Exercise details:
Within the entries below, find each line containing the word "Yazışma" and copy it.

[Page layout parsing data]
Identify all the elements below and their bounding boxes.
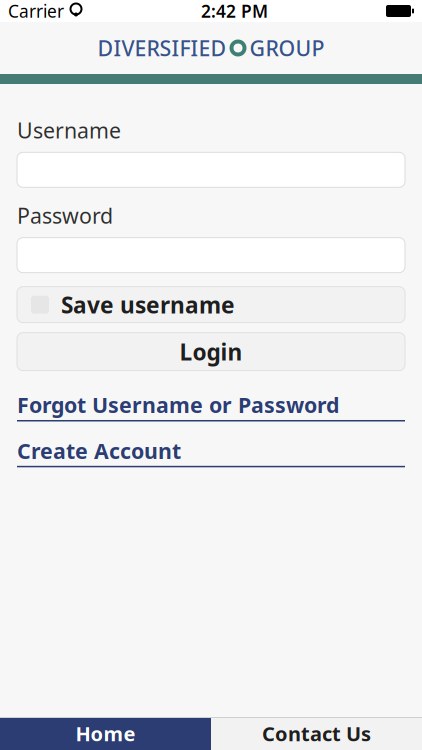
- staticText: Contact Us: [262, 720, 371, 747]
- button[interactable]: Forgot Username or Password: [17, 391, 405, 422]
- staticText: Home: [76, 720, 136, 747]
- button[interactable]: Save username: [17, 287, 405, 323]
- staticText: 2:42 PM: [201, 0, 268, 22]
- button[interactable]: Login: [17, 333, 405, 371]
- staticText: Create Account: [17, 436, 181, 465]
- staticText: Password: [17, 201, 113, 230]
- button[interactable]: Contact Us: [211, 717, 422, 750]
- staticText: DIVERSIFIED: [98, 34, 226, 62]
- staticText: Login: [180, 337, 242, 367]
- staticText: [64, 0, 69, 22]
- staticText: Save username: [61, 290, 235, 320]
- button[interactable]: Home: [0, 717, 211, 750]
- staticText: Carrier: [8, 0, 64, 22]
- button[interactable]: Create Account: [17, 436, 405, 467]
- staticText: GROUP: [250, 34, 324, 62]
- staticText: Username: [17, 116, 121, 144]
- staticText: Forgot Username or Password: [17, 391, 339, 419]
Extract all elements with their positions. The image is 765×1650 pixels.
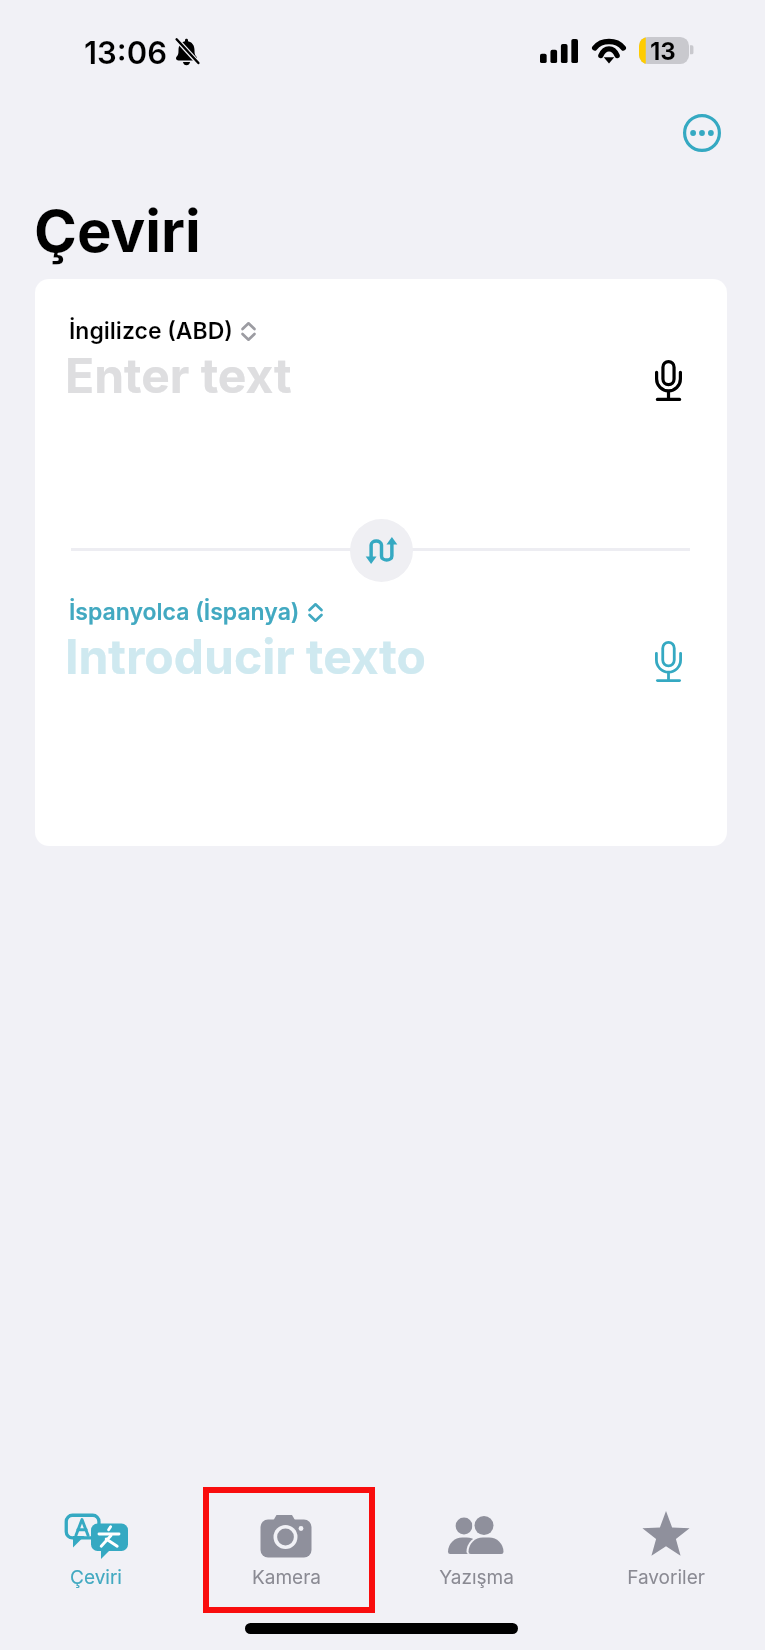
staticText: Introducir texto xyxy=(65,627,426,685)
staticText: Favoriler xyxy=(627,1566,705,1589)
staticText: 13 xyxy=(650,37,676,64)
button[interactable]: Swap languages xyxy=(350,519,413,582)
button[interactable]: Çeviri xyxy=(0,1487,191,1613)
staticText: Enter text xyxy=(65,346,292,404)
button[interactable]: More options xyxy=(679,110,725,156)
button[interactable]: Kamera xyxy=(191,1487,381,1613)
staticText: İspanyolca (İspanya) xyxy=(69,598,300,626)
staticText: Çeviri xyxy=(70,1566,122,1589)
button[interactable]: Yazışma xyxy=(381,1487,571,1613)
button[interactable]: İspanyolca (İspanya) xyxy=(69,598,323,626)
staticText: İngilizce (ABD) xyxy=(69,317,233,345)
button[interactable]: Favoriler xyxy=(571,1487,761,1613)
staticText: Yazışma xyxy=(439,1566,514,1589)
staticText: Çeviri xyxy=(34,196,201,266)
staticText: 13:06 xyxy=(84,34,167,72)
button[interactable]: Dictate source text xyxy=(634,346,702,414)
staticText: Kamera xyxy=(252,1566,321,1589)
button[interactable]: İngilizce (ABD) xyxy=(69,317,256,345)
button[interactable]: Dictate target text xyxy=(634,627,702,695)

Completed exercise:
button[interactable]: Yazışma xyxy=(381,1487,571,1613)
staticText: Yazışma xyxy=(439,1566,514,1589)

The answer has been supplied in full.